Ludmilla Peskarova

Ludmilla Peskarova (née Kadlecova) was born on 4 February 1890 in the region of Moravia, Czechoslovakia. Raised in a liberal, artistic family, Kadlecova pursued an education in music and became a music teacher. In 1921 she married Jan Peskar, changing her surname to Peskarova (the feminine version of her husband’s name). Her husband was a great lover of music and the arts, and was himself an amateur composer, novelist, and poet. He was also an accomplished cellist, and the two often performed together – Ludmilla had an excellent singing voice.  They had two children: a daughter, who died as a child; and a son, Ivan, born in 1929.

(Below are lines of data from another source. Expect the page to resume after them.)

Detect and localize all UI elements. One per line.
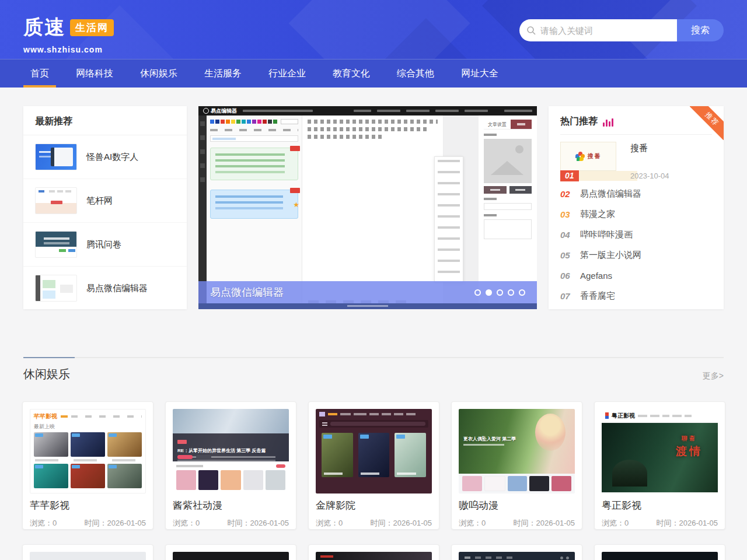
card-views: 浏览：0 — [459, 518, 486, 528]
list-item[interactable]: 怪兽AI数字人 — [23, 135, 187, 179]
carousel-dots — [474, 289, 525, 296]
rank-number: 07 — [560, 291, 580, 301]
summary-area-dash — [484, 219, 532, 239]
list-item[interactable]: 易点微信编辑器 — [23, 267, 187, 310]
site-thumbnail: 瓜子影视 — [602, 552, 718, 560]
editor-nav-dash — [465, 110, 488, 112]
carousel-dot[interactable] — [508, 289, 514, 296]
hot-item[interactable]: 08 BL之家 — [560, 306, 712, 309]
choose-cover-button — [484, 186, 507, 194]
nav-item-education[interactable]: 教育文化 — [333, 60, 370, 88]
card-views: 浏览：0 — [173, 518, 200, 528]
site-url: www.shzhisu.com — [23, 45, 114, 54]
card-time: 时间：2026-01-05 — [85, 518, 146, 528]
hamburger-icon — [322, 422, 327, 426]
card-time: 时间：2026-01-05 — [514, 518, 575, 528]
logo-badge: 生活网 — [70, 19, 114, 36]
thumb-button-dash — [177, 455, 193, 459]
toolbar-dash — [308, 127, 427, 131]
site-card[interactable] — [451, 544, 582, 560]
ribbon-label: 推荐 — [690, 106, 724, 140]
nav-item-home[interactable]: 首页 — [30, 60, 49, 88]
hot-panel: 推荐 热门推荐 搜番 01 搜番 2023-10-04 02 易点微信编辑器 0… — [549, 106, 724, 309]
editor-subtitle-dash — [243, 110, 313, 112]
site-thumbnail — [35, 187, 77, 214]
rank-number: 03 — [560, 209, 580, 219]
site-thumbnail — [35, 275, 77, 302]
nav-item-entertainment[interactable]: 休闲娱乐 — [140, 60, 177, 88]
site-card-jiangzishe[interactable]: RE：从零开始的异世界生活 第三季 反击篇 酱紫社动漫 浏览：0 时间：2026… — [165, 401, 296, 530]
nav-item-life[interactable]: 生活服务 — [204, 60, 242, 88]
thumb-logo-text: 芊芊影视 — [34, 412, 57, 421]
page: { "header": { "logo": "质速", "logo_badge"… — [0, 0, 747, 560]
more-link[interactable]: 更多> — [703, 371, 724, 382]
editor-side-rail — [198, 116, 207, 309]
title-label-dash — [484, 198, 497, 200]
hot-item-title: 易点微信编辑器 — [580, 188, 641, 200]
site-thumbnail — [30, 552, 146, 560]
hot-item[interactable]: 07 香香腐宅 — [560, 286, 712, 306]
editor-topbar: 易点编辑器 — [198, 106, 537, 116]
site-card-qianqian[interactable]: 芊芊影视 最新上映 芊芊影视 浏览：0 时间：2026-01-05 — [22, 401, 153, 530]
carousel-caption-bar: 易点微信编辑器 — [198, 281, 537, 303]
list-item[interactable]: 笔杆网 — [23, 179, 187, 223]
nav-item-other[interactable]: 综合其他 — [397, 60, 434, 88]
nav-item-tech[interactable]: 网络科技 — [76, 60, 113, 88]
thumb-caption-dash — [35, 459, 141, 461]
site-card-guazi[interactable]: 瓜子影视 — [594, 544, 725, 560]
thumb-banner-title: 聊斋 渡情 — [676, 435, 703, 459]
search-icon — [526, 26, 536, 35]
settings-tab: 文章设置 — [484, 120, 511, 129]
editor-settings-panel: 文章设置 — [479, 116, 537, 309]
list-item[interactable]: 腾讯问卷 — [23, 223, 187, 267]
carousel-dot-active[interactable] — [486, 289, 492, 296]
latest-item-label: 笔杆网 — [86, 195, 113, 206]
editor-nav-dash — [377, 110, 400, 112]
hot-badge — [290, 188, 300, 193]
site-card-jinpai[interactable]: 金牌影院 浏览：0 时间：2026-01-05 — [308, 401, 439, 530]
nav-item-sites[interactable]: 网址大全 — [461, 60, 498, 88]
site-card-mango[interactable]: 芒果tv — [165, 544, 296, 560]
search-input[interactable] — [540, 26, 670, 36]
site-logo[interactable]: 质速 生活网 www.shzhisu.com — [23, 14, 114, 54]
card-title: 金牌影院 — [316, 499, 432, 512]
palette-select — [281, 119, 298, 124]
editor-nav-dash — [354, 110, 371, 112]
editor-logo: 易点编辑器 — [203, 107, 237, 115]
latest-panel: 最新推荐 怪兽AI数字人 笔杆网 腾讯问卷 易点微信编辑器 — [23, 106, 187, 309]
carousel-dot[interactable] — [519, 289, 525, 296]
site-card[interactable] — [308, 544, 439, 560]
thumb-banner-text: 更衣人偶坠入爱河 第二季 — [463, 436, 516, 442]
search-button[interactable]: 搜索 — [677, 19, 724, 41]
thumb-tag — [177, 440, 187, 444]
title-input-dash — [484, 203, 532, 210]
hot-item[interactable]: 02 易点微信编辑器 — [560, 184, 712, 204]
cover-placeholder — [484, 139, 532, 183]
hot-item[interactable]: 05 第一版主小说网 — [560, 245, 712, 265]
hot-item-title: Agefans — [580, 271, 612, 281]
carousel-dot[interactable] — [497, 289, 503, 296]
site-card-yuezheng[interactable]: 粤正影视 聊斋 渡情 粤正影视 浏览：0 时间：2026-01-05 — [594, 401, 725, 530]
site-thumbnail — [316, 552, 432, 560]
carousel-dot[interactable] — [474, 289, 481, 296]
hot-item[interactable]: 06 Agefans — [560, 265, 712, 286]
site-card-aowu[interactable]: 更衣人偶坠入爱河 第二季 嗷呜动漫 浏览：0 时间：2026-01-05 — [451, 401, 582, 530]
settings-tab-dark — [511, 120, 532, 129]
section-divider — [23, 357, 724, 358]
toolbar-dash — [308, 135, 383, 139]
editor-canvas — [302, 116, 444, 309]
search-box[interactable] — [519, 19, 677, 41]
hot-item-title: 香香腐宅 — [580, 290, 615, 302]
latest-item-label: 腾讯问卷 — [86, 239, 121, 250]
nav-item-industry[interactable]: 行业企业 — [268, 60, 306, 88]
site-thumbnail: 芒果tv — [173, 552, 289, 560]
hot-item[interactable]: 03 韩漫之家 — [560, 204, 712, 225]
editor-tools-menu — [434, 156, 463, 282]
card-title: 粤正影视 — [602, 499, 718, 512]
site-thumbnail — [316, 409, 432, 494]
hot-featured-item[interactable]: 搜番 01 搜番 2023-10-04 — [560, 142, 712, 184]
cover-label-dash — [484, 134, 497, 136]
site-card[interactable] — [22, 544, 153, 560]
carousel[interactable]: 易点编辑器 — [198, 106, 537, 309]
hot-item[interactable]: 04 哔咔哔咔漫画 — [560, 225, 712, 245]
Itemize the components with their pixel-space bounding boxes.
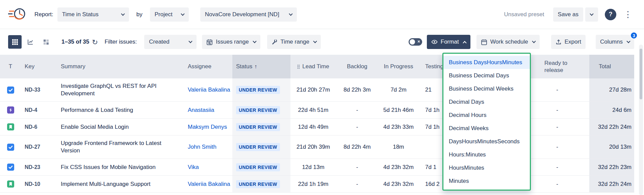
cell-type: [0, 136, 21, 159]
issues-table: T Key Summary Assignee Status ↑ Lead Tim…: [0, 55, 634, 193]
cell-lead-time: 22d 4h 51m: [290, 102, 336, 118]
cell-in-progress: 4d 23h 32m: [378, 176, 419, 192]
report-type-select[interactable]: Time in Status: [57, 7, 129, 22]
save-as-button[interactable]: Save as: [553, 7, 583, 22]
column-header-in-progress[interactable]: In Progress: [378, 55, 419, 78]
app-root: Report: Time in Status by Project NovaCo…: [0, 0, 644, 195]
column-header-ready-to-release[interactable]: Ready to release: [525, 55, 589, 78]
cell-assignee[interactable]: Anastasiia: [182, 102, 232, 118]
cell-lead-time: 12d 4h 49m: [290, 119, 336, 135]
filter-issues-label: Filter issues:: [105, 39, 137, 45]
app-logo-icon: [8, 6, 28, 23]
cell-key[interactable]: ND-27: [21, 136, 57, 159]
table-row: ND-4 Performance & Load Testing Anastasi…: [0, 102, 634, 119]
format-option[interactable]: Business DaysHoursMinutes: [443, 56, 530, 69]
close-icon: ×: [417, 39, 420, 44]
format-option[interactable]: Hours:Minutes: [443, 148, 530, 161]
export-label: Export: [565, 39, 581, 45]
cell-ready-to-release: -: [525, 136, 589, 159]
cell-key[interactable]: ND-33: [21, 78, 57, 101]
toggle-switch[interactable]: ×: [409, 38, 422, 46]
columns-button[interactable]: Columns 3: [596, 35, 634, 49]
cell-type: [0, 78, 21, 101]
column-header-assignee[interactable]: Assignee: [182, 55, 232, 78]
cell-key[interactable]: ND-23: [21, 159, 57, 175]
column-header-summary[interactable]: Summary: [57, 55, 182, 78]
eye-icon: [431, 40, 438, 44]
cell-ready-to-release: -: [525, 176, 589, 192]
format-option[interactable]: Decimal Weeks: [443, 122, 530, 135]
filter-field-value: Created: [149, 39, 169, 45]
chevron-down-icon: [253, 39, 256, 43]
cell-assignee[interactable]: Maksym Denys: [182, 119, 232, 135]
top-bar: Report: Time in Status by Project NovaCo…: [0, 0, 644, 29]
table-row: ND-23 Fix CSS Issues for Mobile Navigati…: [0, 159, 634, 176]
format-option[interactable]: DaysHoursMinutesSeconds: [443, 135, 530, 148]
task-icon: [7, 87, 14, 94]
cell-total: 32d 22h 24m: [589, 119, 634, 135]
cell-summary: Enable Social Media Login: [57, 119, 182, 135]
format-option[interactable]: Business Decimal Weeks: [443, 82, 530, 95]
view-chart-button[interactable]: [24, 35, 37, 49]
scrollbar-thumb[interactable]: [640, 49, 642, 99]
cell-status: UNDER REVIEW: [232, 159, 290, 175]
help-button[interactable]: ?: [605, 9, 616, 20]
cell-key[interactable]: ND-6: [21, 119, 57, 135]
preset-status: Unsaved preset: [504, 11, 544, 18]
cell-in-progress: 4d 23h 33m: [378, 119, 419, 135]
lead-time-header-label: Lead Time: [302, 63, 329, 70]
refresh-button[interactable]: ↻: [92, 39, 98, 46]
column-header-key[interactable]: Key: [21, 55, 57, 78]
chevron-down-icon: [121, 12, 125, 16]
column-header-status[interactable]: Status ↑: [232, 55, 290, 78]
project-select[interactable]: NovaCore Development [ND]: [200, 7, 297, 22]
by-label: by: [136, 11, 143, 18]
format-option[interactable]: Decimal Days: [443, 95, 530, 108]
cell-lead-time: 12d 13m: [290, 159, 336, 175]
filter-field-select[interactable]: Created: [144, 35, 197, 49]
cell-backlog: -: [336, 159, 378, 175]
cell-assignee[interactable]: Vika: [182, 159, 232, 175]
cell-assignee[interactable]: John Smith: [182, 136, 232, 159]
time-range-button[interactable]: Time range: [267, 35, 321, 49]
vertical-scrollbar[interactable]: [639, 45, 643, 195]
chevron-down-icon: [189, 39, 192, 43]
report-type-value: Time in Status: [62, 11, 99, 18]
column-header-total[interactable]: Total: [589, 55, 634, 78]
work-schedule-button[interactable]: Work schedule: [476, 35, 540, 49]
format-option[interactable]: Decimal Hours: [443, 108, 530, 122]
format-option[interactable]: HoursMinutes: [443, 161, 530, 174]
cell-backlog: -: [336, 119, 378, 135]
cell-lead-time: 22d 1h 19m: [290, 176, 336, 192]
format-menu: Business DaysHoursMinutes Business Decim…: [442, 53, 531, 191]
format-button[interactable]: Format: [427, 35, 470, 49]
column-header-backlog[interactable]: Backlog: [336, 55, 378, 78]
cell-in-progress: 18m: [378, 136, 419, 159]
status-badge: UNDER REVIEW: [236, 143, 280, 151]
task-icon: [7, 144, 14, 151]
format-option[interactable]: Minutes: [443, 174, 530, 188]
chevron-down-icon: [626, 39, 630, 43]
cell-assignee[interactable]: Valeriia Bakalina: [182, 78, 232, 101]
cell-key[interactable]: ND-10: [21, 176, 57, 192]
cell-ready-to-release: -: [525, 159, 589, 175]
cell-status: UNDER REVIEW: [232, 176, 290, 192]
issues-range-button[interactable]: Issues range: [202, 35, 260, 49]
save-as-dropdown-button[interactable]: [585, 7, 598, 22]
table-row: ND-27 Upgrade Frontend Framework to Late…: [0, 136, 634, 159]
overflow-menu-button[interactable]: ⋮: [624, 10, 632, 19]
chevron-down-icon: [289, 12, 292, 16]
format-option[interactable]: Business Decimal Days: [443, 69, 530, 82]
chevron-down-icon: [181, 12, 184, 16]
export-button[interactable]: Export: [551, 35, 586, 49]
chevron-down-icon: [313, 39, 317, 43]
view-table-button[interactable]: [8, 35, 22, 49]
cell-total: 32d 22h 24m: [589, 176, 634, 192]
column-header-lead-time[interactable]: Lead Time: [290, 55, 336, 78]
status-badge: UNDER REVIEW: [236, 106, 280, 114]
chevron-down-icon: [590, 12, 593, 16]
cell-assignee[interactable]: Valeriia Bakalina: [182, 176, 232, 192]
cell-key[interactable]: ND-4: [21, 102, 57, 118]
group-by-select[interactable]: Project: [150, 7, 189, 22]
view-pivot-button[interactable]: [39, 35, 53, 49]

In 1939 the Nazis occupied Czechoslovakia, a particularly devastating blow to liberal nationalists like the Peskarovs. In 1941 Jan joined an illegal underground resistance movement. Ludmilla herself was also probably involved, though no details of her political activity are known. In 1942 Jan was arrested – accused of being a liaison for underground organizations – and held in a local prison, where he was killed later that year. A few months later, in May 1943, Ludmilla herself was arrested by the Gestapo for hanging up black flags in memory of her husband, which was seen as a gesture of resistance.

First sent to a local prison where she shared a cell with 22 other women, she was soon deported to the women’s concentration camp Ravensbrück. At that time she was already 53 years old. Both in prison and during her time at Ravensbrück, Peskarova sang, composed, and performed songs alone as well as with other women inmates. She and fellow prisoners sometimes gathered secretly, when the guards were not nearby, to sing nationalistic songs. Peskarova also began composing for the first time while in jail – she claimed that she began writing songs so that she would have documents of her experiences for when she ‘returned out of this hell.’ After liberation, she reflected that she only retained her mental strength and sanity by memorizing and performing her compositions for other women prisoners.

Peskarova’s compositions are a mixture of entirely new pieces, and songs consisting of new texts set to old melodies. In both cases her music distinctively evokes her homeland region of Moravia. In her earlier works especially she drew directly from Czech composers such as Dvorak and Smetana. Her first song, for example, was a modified version of Dvorak’s Biblical Song op. 99 no. 7, which told the story of the suffering of the Jews under the Babylonians. Peskarova continued to compose while in Ravensbrück, becoming particularly productive as the situation worsened for the Nazis in early 1945. In March of that year, Allied airplanes circled over the camp on an almost daily basis – the inmates assumed, correctly, that the Nazi regime was finally losing to the Allied powers. Several of Peskarova’s songs written during these weeks refer to the longed-for collapse of the regime.

On 28 April 1945, Peskarova was forced to join a death march from Ravensbrück. Two days later, however, she fled and made her way to safety with the Red Cross.  Six months later she returned to Prague, and later moved to the city of Rajhrad. Here she wrote down her compositions for the first time, and continued to sing her songs from Ravensbrück. Despite recurrent health problems in subsequent years – a direct result of her extreme physical suffering at Ravensbrück – Peskarova was active in left-wing associations, and in publicizing what had happened at Ravensbruck, until her death on 22 June 1987.

Sources

Knapp, G. (2003). Frauenstimmen: Musikerinnen erinnern an Ravensbrueck. Berlin, Metropol-Verlag.

Füllberg-Stolberg, C., M. Jung, et al., Eds. (1994). Frauen in Konzentrationslagern: Bergen-Belsen Ravensbrück. Bremen, Edition Temmen.

Drawn portrait of Ludmila Peskarova.